ROMA – «Un uomo buono, un pezzo di pane, un galantuomo». Così Pierluigi Roesler Franz, principe dei cronisti italiani, ricorda Mario De Renzis, uno dei più grandi fotoreporter romani di tutti i tempi, morto a Roma all’età di 82 anni. Con le sue fotografie ha raccontato le aree più calde del mondo. Oggi il suo archivio ha un grande valore storico.
Mario De Renzis, per tanti anni vicepresidente collaboratore dell’Associazione Stampa Romana, è stato un veterano della cronaca e del reportage. Per oltre 50 anni ha usato la macchina fotografica per raccontare fatti grandi e piccoli della vita del mondo.

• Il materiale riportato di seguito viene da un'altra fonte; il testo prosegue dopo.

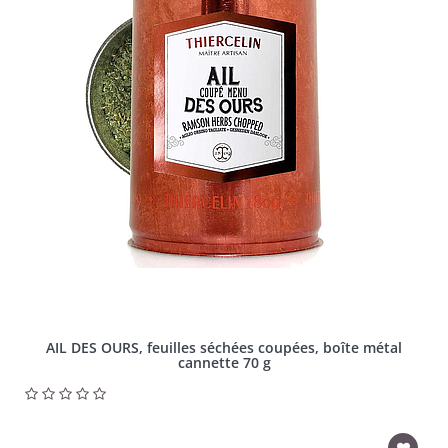
AIL DES OURS, feuilles séchées coupées, boîte métal
cannette 70 g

Nato a Capracotta (Isernia) il 15 agosto 1940, giornalista pubblicista iscritto all’Ordine del Lazio dal 2 dicembre 1986, capo del servizio fotografico del quotidiano Il Tempo dal 1956, collaboratore dell’agenzia Ansa, fotoreporter di grande esperienza, Mario De Renzis è stato sui fronti di guerra più caldi del mondo, nella giungla cambogiana con i guerriglieri Khmer, in Libano nell’82 con i soldati italiani, in Albania nei primi anni novanta al seguito dell’operazione Pellicano, in Somalia nella Restore Hope, con il contingente italiano in Kurdistan, nei Balcani, in Iraq, in Kosovo e in Afghanistan.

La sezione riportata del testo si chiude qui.